Rome : Transparence initiale, puis le brouillard
Initialement, le programme du couple présidentiel à Rome était clairement établi et abondamment relayé par la presse gouvernementale. Le Président et son épouse devaient assister à l’inauguration du pontificat du Pape Léon XIV, puis à une messe dédiée au Gabon à la Basilique Saint-Pierre. Le Président a également été reçu par la communauté Sant’Egidio, scellant un accord pour l’implantation d’un siège à Libreville.
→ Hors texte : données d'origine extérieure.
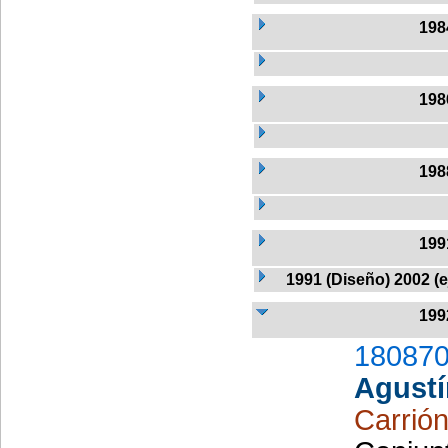
198
198
198
199
1991 (Diseño) 2002 (
199
180870
Agustí
Carrió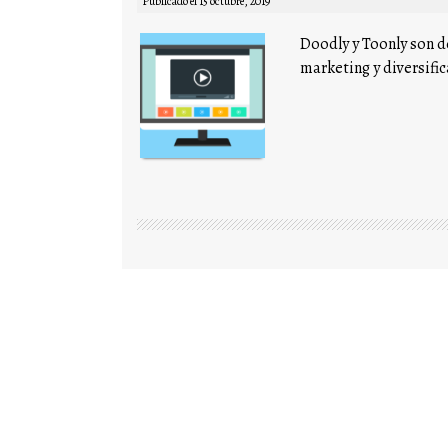
Publicado el
15 octubre, 2019
Doodly y Toonly son 
marketing y diversific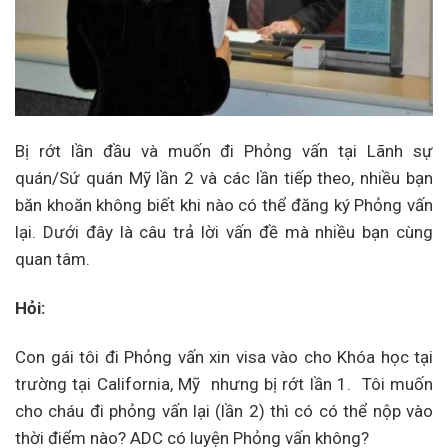
Bị rớt lần đầu và muốn đi Phỏng vấn tại Lãnh sự
quán/Sứ quán Mỹ lần 2 và các lần tiếp theo, nhiều bạn
băn khoăn không biết khi nào có thể đăng ký Phỏng vấn
lại. Dưới đây là câu trả lời vấn đề mà nhiều bạn cùng
quan tâm.
Hỏi:
Con gái tôi đi Phỏng vấn xin visa vào cho Khóa học tại
trường tại California, Mỹ nhưng bị rớt lần 1. Tôi muốn
cho cháu đi phỏng vấn lại (lần 2) thì có có thể nộp vào
thời điểm nào? ADC có luyện Phỏng vấn không?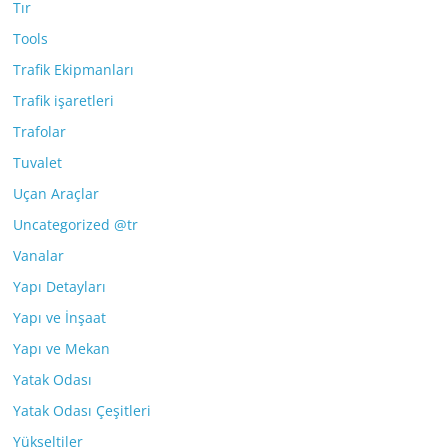
Tır
Tools
Trafik Ekipmanları
Trafik işaretleri
Trafolar
Tuvalet
Uçan Araçlar
Uncategorized @tr
Vanalar
Yapı Detayları
Yapı ve İnşaat
Yapı ve Mekan
Yatak Odası
Yatak Odası Çeşitleri
Yükseltiler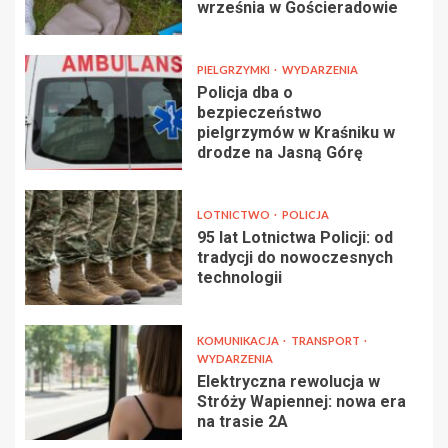
września w Gościeradowie
PIELGRZYMKI
WYDARZENIA
Policja dba o
bezpieczeństwo
pielgrzymów w Kraśniku w
drodze na Jasną Górę
LOTNICTWO
POLICJA
95 lat Lotnictwa Policji: od
tradycji do nowoczesnych
technologii
KOMUNIKACJA
TRANSPORT
WYDARZENIA
Elektryczna rewolucja w
Stróży Wapiennej: nowa era
na trasie 2A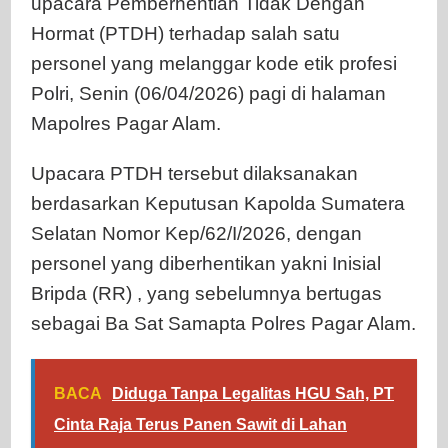
upacara Pemberhentian Tidak Dengan
Hormat (PTDH) terhadap salah satu
personel yang melanggar kode etik profesi
Polri, Senin (06/04/2026) pagi di halaman
Mapolres Pagar Alam.
Upacara PTDH tersebut dilaksanakan
berdasarkan Keputusan Kapolda Sumatera
Selatan Nomor Kep/62/I/2026, dengan
personel yang diberhentikan yakni Inisial
Bripda (RR) , yang sebelumnya bertugas
sebagai Ba Sat Samapta Polres Pagar Alam.
BACA
Diduga Tanpa Legalitas HGU Sah, PT
Cinta Raja Terus Panen Sawit di Lahan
De plus, il a inspecté la résidence délabrée de l’ambassade du Gabon à Rome, ordonnant sa réhabilitation.
Jusqu’au 21 mai, les activités présidentielles à l’étranger restaient transparentes. Une publication attribuée à Oligui Nguema sur les réseaux sociaux de la présidence appelait même les Gabonais à la retenue face à l’indignation générale, suite à la décision de la Cour internationale de Justice en faveur de la Guinée équatoriale concernant la souveraineté des îles Mbanié, Corisco et Conga. Mais après cette date, la communication s’est brutalement interrompue. Le président de la République a purement et simplement disparu des radars médiatiques officiels.
Pourquoi le silence sur Paris ? L’Agenda officiel oublié
L’absence de communication autour de la présence d’Oligui Nguema à Paris est la source principale des spéculations. Alors que son déplacement à Rome était minutieusement détaillé, aucune mention n’a été faite d’un séjour dans la capitale française. Si la présidence gabonaise est restée muette, la réponse est venue de l’étranger. Le jeudi 22 mai, c’est la présidence congolaise qui a annoncé une rencontre à Paris entre Denis Sassou Nguesso et son homologue gabonais. Les discussions auraient porté sur la sécurité régionale et le renforcement des relations bilatérales.
Côté gabonais, le mutisme le plus total évoque une autocensure flagrante de la presse gouvernementale, qui a choisi d’ignorer la présence du chef de l’État dans une ville non inscrite à son agenda officiel. Pourquoi un tel secret ? La nature de cette “visite privée”, comme l’a qualifiée Africa Intelligence, contraste fortement avec le caractère “officiel” de la visite de Sassou Nguesso, soulignant une volonté délibérée de ne pas communiquer sur cette étape parisienne.
Le mystère s’épaissit davantage avec les révélations d’Africa Intelligence, qui fait état d’un véritable chassé-crois” à Paris impliquant les familles présidentielles du Congo, du Gabon, et même du palais de l’Élysée. La présence d’Oligui Nguema a aussi coïncidé avec l’arrivée de figures clés de l’ancienne famille présidentielle : Omar-Denis Junior Bongo, Noureddin Bongo et Pascaline Bongo. Ces rencontres discrètes, soulèvent des questions sur leur objectif.
Noureddin Bongo, fraîchement libéré après vingt mois de détention à Libreville a été reçu par sa tante Pascaline Bongo, qui s’est également entretenue avec son demi-frère Omar-Denis Junior Bongo. Le thème de ces discussions familiales, selon les informations, tournait autour du patrimoine des Bongo. Oligui Nguema, depuis sa prise de pouvoir, s’est engagé dans une vaste chasse aux actifs financiers de la famille d’Ali Bongo. Ces réunions parisiennes pourraient donc être liées à cette quête, tout comme au retour imminent d’Hervé Patrick Opiangah au Gabon. l’ancien ministre des mines en fuite est soupçonné par la justice pour une affaire de mœurs, intervenu subitement au lendemain de son appel à voter non au référendum de novembre dernier pour l’adoption d’une nouvelle constitution.
Par ailleurs, Henri-Claude Oyima, l’actuel ministre de l’Économie et patron de BGFIBank, souvent considéré comme le banquier de l’ancienne famille présidentielle, est également à Paris. Arrivé hier après une interview accordée à TV5 Monde, il a rejoint la délégation présidentielle, ajoutant un élément clé à ce tableau complexe de rencontres discrètes.
Le 23 mai, Brice Clotaire Oligui Nguema a finalement été reçu pour un déjeuner en tête-à-tête avec le président français Emmanuel Macron, un fait également révélé par Africa Intelligence, et a eu une audience avec Rémy Rioux, directeur de l’Agence française de développement.
Ce séjour prolongé et ses multiples facettes, mêlant visites officielles à Rome et rencontres discrètes à Paris, interrogent sérieusement sur les véritables motivations et l’emploi du temps précis du chef de l’État gabonais. Pourquoi cette opacité autour de sa présence à Paris ? Et que révèlent ces rencontres secrètes au lendemain de l’investiture d’Oligui Nguema en qualité de président de la République.